- **TASK BRIEF**
Examine the material below. Gather every line in which the string "Диагностика" appears.

=== Section Start ===

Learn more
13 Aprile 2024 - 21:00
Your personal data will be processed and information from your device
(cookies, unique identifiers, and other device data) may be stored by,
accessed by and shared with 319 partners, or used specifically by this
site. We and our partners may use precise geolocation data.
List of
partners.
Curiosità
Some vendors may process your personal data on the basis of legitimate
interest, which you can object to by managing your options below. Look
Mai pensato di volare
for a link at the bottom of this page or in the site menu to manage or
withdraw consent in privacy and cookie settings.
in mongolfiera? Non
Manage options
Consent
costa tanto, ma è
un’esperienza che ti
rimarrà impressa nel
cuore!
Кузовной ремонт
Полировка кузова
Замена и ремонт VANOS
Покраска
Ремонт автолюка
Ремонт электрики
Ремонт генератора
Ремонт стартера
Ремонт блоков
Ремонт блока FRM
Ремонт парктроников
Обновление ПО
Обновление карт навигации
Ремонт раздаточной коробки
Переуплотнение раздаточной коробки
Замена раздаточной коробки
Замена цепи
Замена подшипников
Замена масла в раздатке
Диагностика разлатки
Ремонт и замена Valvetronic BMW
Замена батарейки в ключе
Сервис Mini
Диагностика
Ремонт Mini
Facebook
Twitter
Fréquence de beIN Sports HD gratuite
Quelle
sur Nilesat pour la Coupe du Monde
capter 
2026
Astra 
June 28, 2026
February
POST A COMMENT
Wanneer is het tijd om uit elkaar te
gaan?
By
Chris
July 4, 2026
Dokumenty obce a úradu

=== Section End ===

- **SOLUTION TO THIS TASK**
Диагностика разлатки
Диагностика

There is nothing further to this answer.